Le début s’amorce dans la chambre noire de l’appareil photo, sur une musique rock, puis le rideau s’ouvre sur un espace lumineux dédié à une séance de shooting dont les clichés rappellent ceux d’Afanador, leurs ambiguïtés, leur plastique, leur façon de dénuder et vêtir à la fois, les gestes qui semblent conquérir l’espace, lui donner enfin du sens. 

Deux couleurs pour l’esthète, le noir et le blanc, quintessence de la photographie, jeu de l’ombre et de la lumière, l’une et l’autre s’étayant, modelant les formes qui sont aussi denses de significations que les mots écrits à l’encre de chine sur la page blanche des poètes. Au fil de la représentation, les corps, au départ exposés en sous-vêtements, vont se vêtir, se transformer, l’hidalgo se dessine de même que la tragédienne en tenue flamenca. (Ces « habits de dessous » font comprendre ceux de « dessus » : pour les femmes, les culottes rembourrées de faux-derrières serviront à mettre en valeur la souplesse des tailles et le tomber des robes).

Afanador/ Ballet Nacional de España © Christophe Bernard / GTP

Afanador/ Ballet Nacional de España © Christophe Bernard / GTP

Toute une imagerie d’Épinal autour de l’Espagne est convoquée, depuis les taureaux d’une corrida aux accessoires indispensables des espagnolades, éventails qui se déploient d’un coup sec, bata de cola, ces robes dont la longue traîne est repoussée à chaque volte des danseuses par un mouvement rapide de la jambe, châle qui pourrait être aussi une cape de torero, castagnettes, palmas… 

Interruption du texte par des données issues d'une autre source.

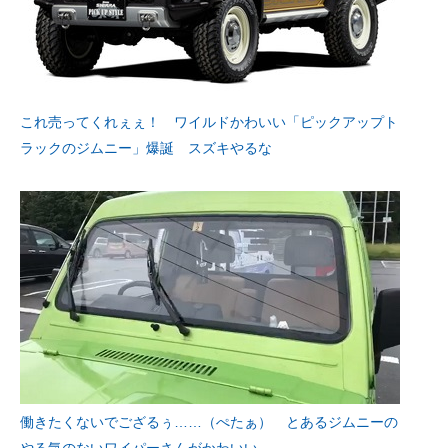
これ売ってくれぇぇ！ ワイルドかわいい「ピックアップト
ラックのジムニー」爆誕 スズキやるな
働きたくないでござるぅ……（ぺたぁ） とあるジムニーの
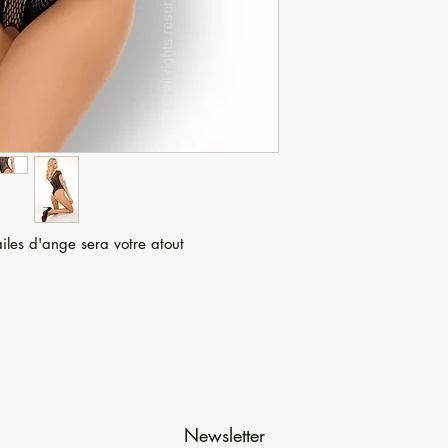
ailes d'ange sera votre atout
Newsletter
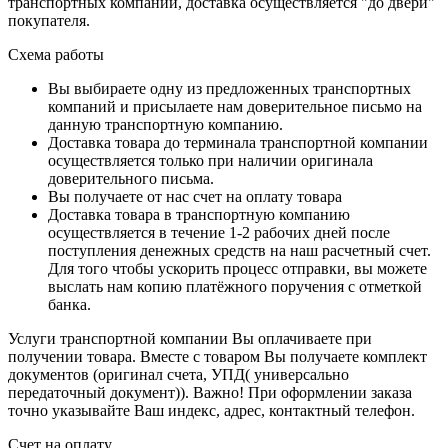
транспортных компаний, доставка осуществляется "до двери"
покупателя.
Схема работы
Вы выбираете одну из предложенных транспортных
компаний и присылаете нам доверительное письмо на
данную транспортную компанию.
Доставка товара до терминала транспортной компании
осуществляется только при наличии оригинала
доверительного письма.
Вы получаете от нас счет на оплату товара
Доставка товара в транспортную компанию
осуществляется в течение 1-2 рабочих дней после
поступления денежных средств на наш расчетный счет.
Для того чтобы ускорить процесс отправки, вы можете
выслать нам копию платёжного поручения с отметкой
банка.
Услуги транспортной компании Вы оплачиваете при
получении товара. Вместе с товаром Вы получаете комплект
документов (оригинал счета, УПД( универсально
передаточный документ)). Важно! При оформлении заказа
точно указывайте Ваш индекс, адрес, контактный телефон.
Счет на оплату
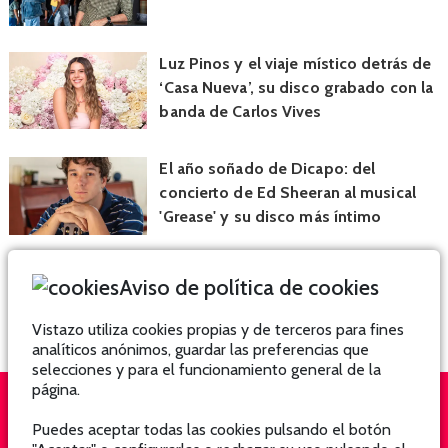
Luz Pinos y el viaje místico detrás de
‘Casa Nueva’, su disco grabado con la
banda de Carlos Vives
El año soñado de Dicapo: del
concierto de Ed Sheeran al musical
'Grease' y su disco más íntimo
Aviso de política de cookies
Vistazo utiliza cookies propias y de terceros para fines
analíticos anónimos, guardar las preferencias que
selecciones y para el funcionamiento general de la
página.
Puedes aceptar todas las cookies pulsando el botón
QUIÉNES SOMOS
SUSCRÍBETE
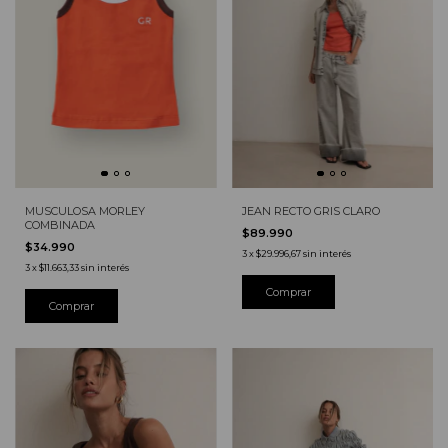
MUSCULOSA MORLEY
JEAN RECTO GRIS CLARO
COMBINADA
$89.990
$34.990
3
x
$29.996,67
sin interés
3
x
$11.663,33
sin interés
Comprar
Comprar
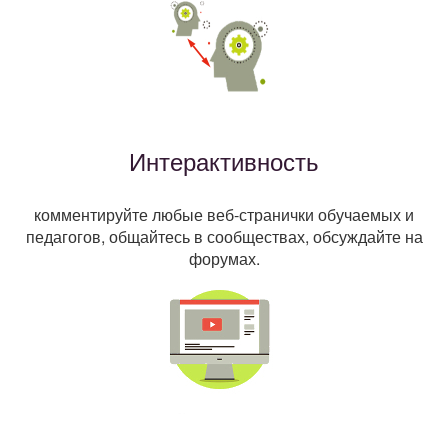
Интерактивность
комментируйте любые веб-странички обучаемых и
педагогов, общайтесь в сообществах, обсуждайте на
форумах.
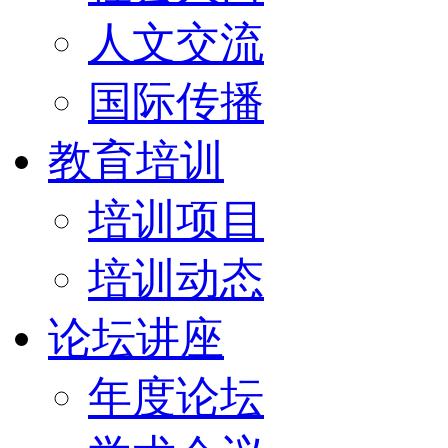
人文交流
国际传播
教育培训
培训项目
培训动态
论坛讲座
年度论坛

Les costumes se moquent du genre, et se posent indifféremment sur les hommes et les femmes, les premiers peuvent être dans certains tableaux torse nu et en longs jupons comme dans certaines chorégraphies d’Akram Khan, les secondes semblent sorties d’une invention de Jean-Paul Gaultier, en soutien-gorge et shorts-corsets. Sensualité aux références queer si vivifiante dans l’univers dit « macho » des Espagne d’opérette ! 
Les musiciens sur scène ajoutent leurs voix et leur guitare (superbe !) à la magie des gestes dont la synchronicité parfaite est menée avec un rythme sans faille. Les chaises mises en rond ou en ligne rappellent la pratique du flamenco : ceux qui jouent, chantent ou font les palmas sont assis pendant que les autres dansent.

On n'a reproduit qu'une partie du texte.